As soon as I said I almost always start with fabric rather than a pattern, I remembered all the times this isn’t true. Like the second dress in my last blog post.
And this dress.

Felicity saw McCalls 8252 sewn up and on display at my local Spotlight. And said how good it would look in the blush pink gingham linen I had in the stash. Matching patterns to fabric like a pro. Of course I bought the pattern for her!

I made View C, initially, although we both thought we’d end up with View A’s skirt length. And we did!

It actually looked great in this length on Felicity too. But the shorter skirt was definitely more fun. So out came the dressmaking scissors and off went the length.

The other change I made was to add 2 cm to the base of the bodice from the side seams back to zero about three quarters the way from the side seam to where the bodice was gathered onto the ring at the front and to all of the bottom of the bodice back.
This is because I made a toile in calico of the straight size 16, and as I suspected, because I usually do an FBA for Felicity, the top was a little short and showed a bit of the bottom of her bra.

The shoulder fit seemed okay. The back was a bit too wide and blousy so I removed about 2 cm from the center back at the base angling back to zero at the slit.
I started with a size 16, because that was the smallest size in my local store and I thought I could make it work. Given the shoulder fit, looks like it did! Looking at where the skirt is sitting, perhaps not – the pattern pieces could have been narrowed here because it is sitting a bit low. But Felicity was happy with the toile, so I left it as it was.
I reinforced the top of the skirt with iron-on interfacing strips before binding with premade bias binding. Quite a bit of the skirt ‘waist’ is on the bias, and there’s only one bit attaching it to the top. It seemed like a bit more structure might be useful!
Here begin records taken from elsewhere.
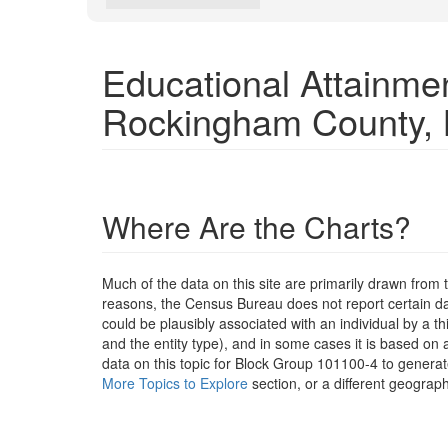
Educational Attainme
Rockingham County,
Where Are the Charts?
Much of the data on this site are primarily drawn fr
reasons, the Census Bureau does not report certain data
could be plausibly associated with an individual by a t
and the entity type), and in some cases it is based on a
data on this topic for Block Group 101100-4 to generat
More Topics to Explore
section, or a different geograph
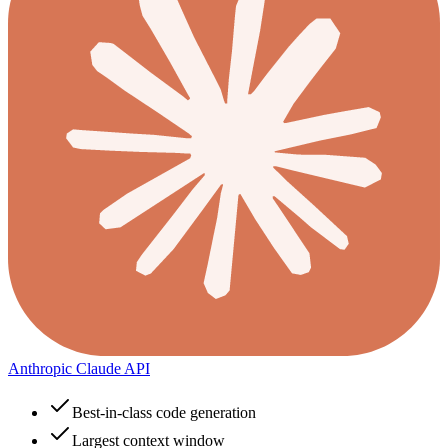
Anthropic Claude API
Best-in-class code generation
Largest context window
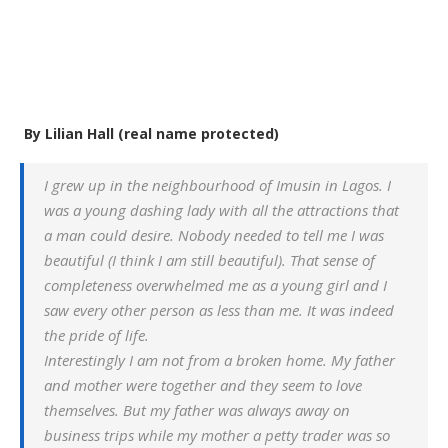
By Lilian Hall (real name protected)
I grew up in the neighbourhood of Imusin in Lagos. I
was a young dashing lady with all the attractions that
a man could desire. Nobody needed to tell me I was
beautiful (I think I am still beautiful). That sense of
completeness overwhelmed me as a young girl and I
saw every other person as less than me. It was indeed
the pride of life.
Interestingly I am not from a broken home. My father
and mother were together and they seem to love
themselves. But my father was always away on
business trips while my mother a petty trader was so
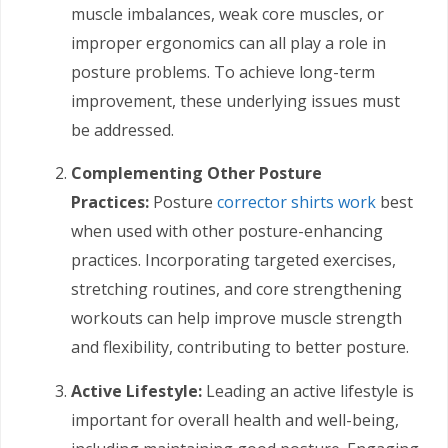
muscle imbalances, weak core muscles, or
improper ergonomics can all play a role in
posture problems. To achieve long-term
improvement, these underlying issues must
be addressed.
Complementing Other Posture
Practices:
Posture
corrector shirts work
best
when used with other posture-enhancing
practices. Incorporating targeted exercises,
stretching routines, and core strengthening
workouts can help improve muscle strength
and flexibility, contributing to better posture.
Active Lifestyle:
Leading an active lifestyle is
important for overall health and well-being,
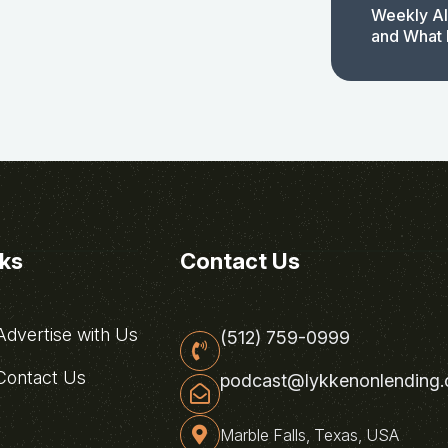
Weekly AI
and What 
nks
Contact Us
dvertise with Us
(512) 759-0999
ontact Us
podcast@lykkenonlending
Marble Falls, Texas, USA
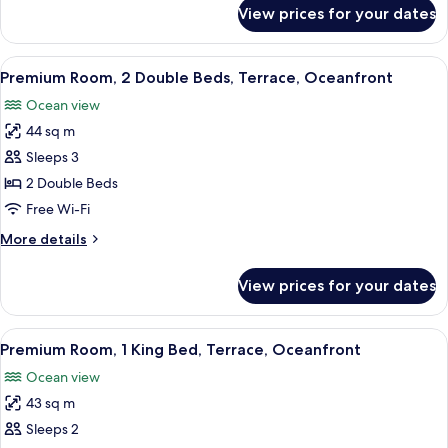
Non
for
View prices for your dates
Premium
Smoking,
Room,
Oceanfront
2
View
A hotel room with two beds, a desk, a c
8
Double
Premium Room, 2 Double Beds, Terrace, Oceanfront
all
Beds,
Ocean view
Non
photos
Smoking,
44 sq m
for
Oceanfront
Premium
Sleeps 3
Room,
2 Double Beds
2
Free Wi-Fi
Double
More
More details
Beds,
details
Terrace,
for
View prices for your dates
Premium
Oceanfront
Room,
2
View
A modern hotel room with a large bed, 
10
Double
Premium Room, 1 King Bed, Terrace, Oceanfront
all
Beds,
Ocean view
Terrace,
photos
Oceanfront
43 sq m
for
Premium
Sleeps 2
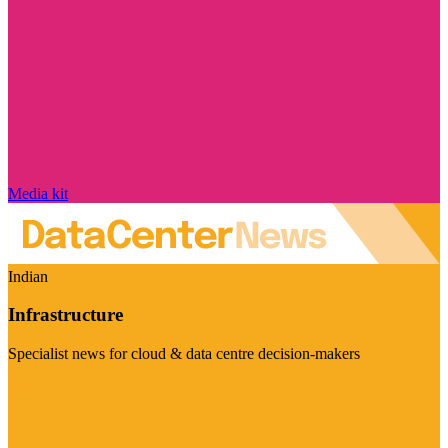
Media kit
Indian
Infrastructure
Specialist news for cloud & data centre decision-makers
Visit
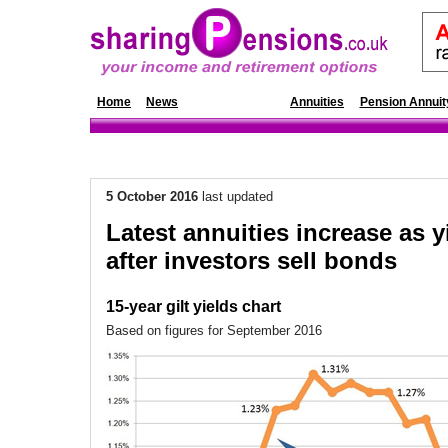
Home
News
Annuity Rates
Annuities
Pension Annuit
5 October 2016
last updated
Latest annuities increase as y
after investors sell bonds
15-year gilt yields chart
Based on figures for September 2016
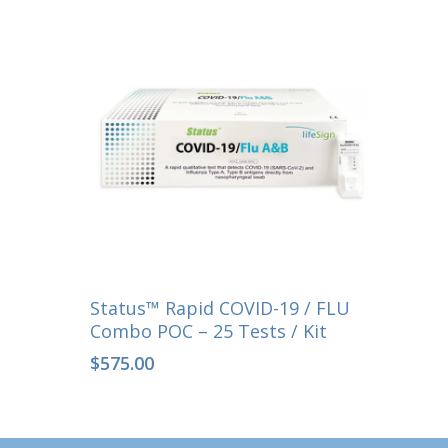
Select Options
Status™ Rapid COVID-19 / FLU
Combo POC – 25 Tests / Kit
$
575.00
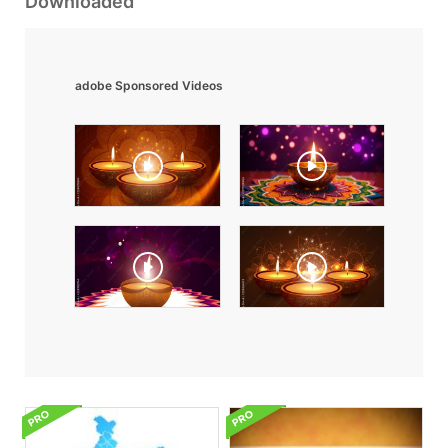
Downloaded
adobe Sponsored Videos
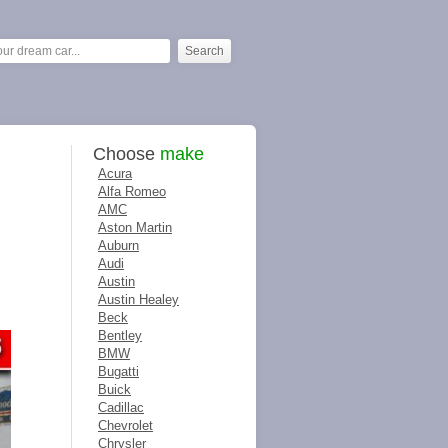
Choose
make
Acura
Alfa Romeo
AMC
Aston Martin
Auburn
Audi
Austin
Austin Healey
Beck
Bentley
BMW
Bugatti
Buick
Cadillac
Chevrolet
Chrysler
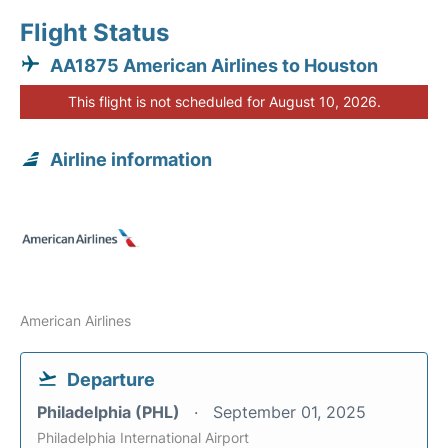
Flight Status
AA1875 American Airlines to Houston
This flight is not scheduled for August 10, 2026.
Airline information
American Airlines
Departure
Philadelphia (PHL)
September 01, 2025
Philadelphia International Airport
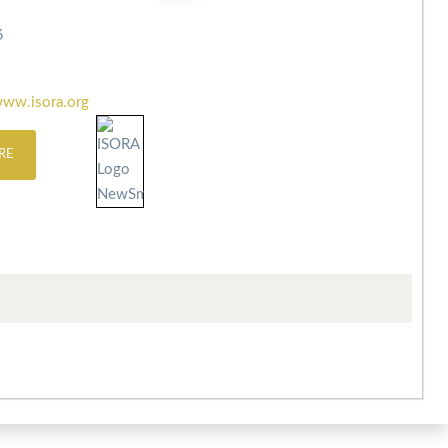
6
ww.isora.org
RE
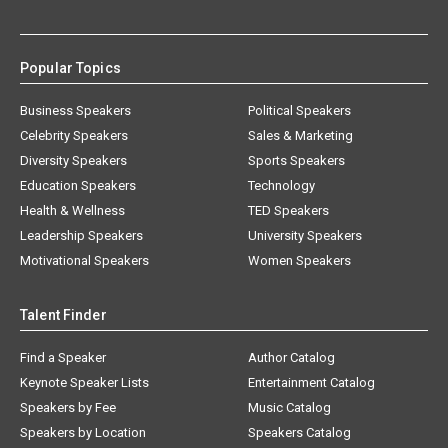
Popular Topics
Business Speakers
Political Speakers
Celebrity Speakers
Sales & Marketing
Diversity Speakers
Sports Speakers
Education Speakers
Technology
Health & Wellness
TED Speakers
Leadership Speakers
University Speakers
Motivational Speakers
Women Speakers
Talent Finder
Find a Speaker
Author Catalog
Keynote Speaker Lists
Entertainment Catalog
Speakers by Fee
Music Catalog
Speakers by Location
Speakers Catalog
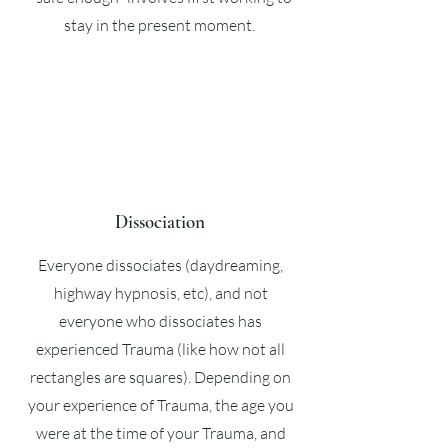
stay in the present moment.
Dissociation
Everyone dissociates (daydreaming,
highway hypnosis, etc), and not
everyone who dissociates has
experienced Trauma (like how not all
rectangles are squares). Depending on
your experience of Trauma, the age you
were at the time of your Trauma, and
You can also see some basting on the right in the image above. This was a guide for the part that was gathered onto the ring.
The ring feature is fun. I was super surprised that the pattern does not refer to the diameter of the ring anywhere or at least I could not find any reference. And diameter is sort of important!
Luckily I am not the first person to make this dress – Erica Bunker says in her review of this pattern that she used a 3 inch ring. I had one almost that size in the stash. For what reason or where it was from I have no idea, but I do love it when my stash comes good like that!

Construction was a bit clunky for this bit – I folded the fabric over the ring, aligning the basting line with the inner side of the ring, pinned and then stitched close to the other edge of the ring. Mostly but not completely without puckering – there’s a lot of fabric gathered into a small awkward space.

And here she is, taking that dress out on for an evening of late summer fun!
I’ll leave you with my sewing room floor at the cutting out stage – love that I was wearing my yellow bold gingham linen dress whilst cutting out the corresponding blush pink bold gingham linen fabric! Both lovely linens from The Fabric Store

I love this and am very grateful for your behind the scenes tips and tricks, as it seems I have two of these on order!
Haha! Sorry about that!
Oh I love this. I bought this pattern too (in a sale a while ago).. I love it in the pink gingham. How silly they don’t say what size ring. I’ve noted your adjustments to the bodice. Am I too old and podgy.. probably but I’ll make it and see if I wear it out..hahaha.
Of course not! Make it!
Very nice pattern sew it’s design dress.
This is gorgeous. If only I was twenty again. Sigh 😌
Same. That’s me living vicariously through my daughter with sewing.